As for me? I have no promises, no neat arrangements in place or prestigious last name to save me from my fate.
“What happens to me when you get out?” I keep my voice flat.
“What do you want to happen?” Vidal replies.
“I told you I want out.”
Silence stretches between us. He nods as if confirming something only he can see.
“You know, Savino mentioned to me you had nothing to place in front of you to really test your loyalty. But Claudi told me you’ve grown real close to one of the dancers at La Cuevita.”
Every cell in my body freezes, and I do my best to stay neutral.
Touch her, and I’ll kill you.
“Threatening women doesn’t seem like your style, Vidal,” I say with a fake calm.
He lets out a cruel laugh. “You’re done when I say you’re done.”
And just like that, he calmly places the phone onto the receiver as one of the guards on his payroll escorts him out.
Standing to my full height, I slam the phone back onto the wall where it’s mounted.
Outside, Adrian is waiting in the driver’s seat, and Ricky has moved to take my place in the passenger seat.
“No mames güey.” I groan when I open the side door to find the floor covered in nut roll wrappers.
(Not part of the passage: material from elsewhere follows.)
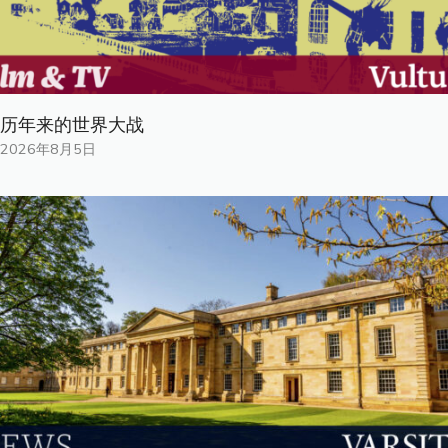
历年来的世界大战
2026年8月5日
We have four more stops to make before I can pick up Alma. I need to find a way out of this shit. Doing Vidal’s dirty work is starting to weigh on me.
“Everything good?” Adrian asks when we arrive outside a Mexican Market on the east end of Houston. The property belongs to the Consuelos, but they’d offered it up to Vidal as a bargaining chip for Adrian’s freedom.
“Todo bien,” I lie.
But the truth is, inside I’m rampaging. My teeth grind, and my fist clenches as I think of all the injustices I’ve had to face.
Deep down, I fucking hate that Adrian has had all the resources at his fingertips because of his ties to the Consuelo family.
The same resources I could have if I wanted them—if I was willing to confess to Patricio that I’m his biological son. But my pride won’t allow it.
Vidal still owns me. Patricio hates me. A mutual feeling.
And somewhere in the middle of all that, I’m the bastard caught between their shadows.
Alma’s right, I am fucking Bruno Madrigal for fuck’s sake.
I close my eyes and picture her instead.
Alma, waiting in the lot behind the club, the way her smile widens at the sight of me, the way her body molds against mine as we lay tangled in the sheets.
Fuck.
Alma doesn’t ask me questions. She doesn’t demand loyalty. She just sees me. She’s the only thing I plan on protecting in this life where we’re both surviving a cycle of endless betrayal.
“Let’s just get this fucking money and get the fuck out of here,” I mutter.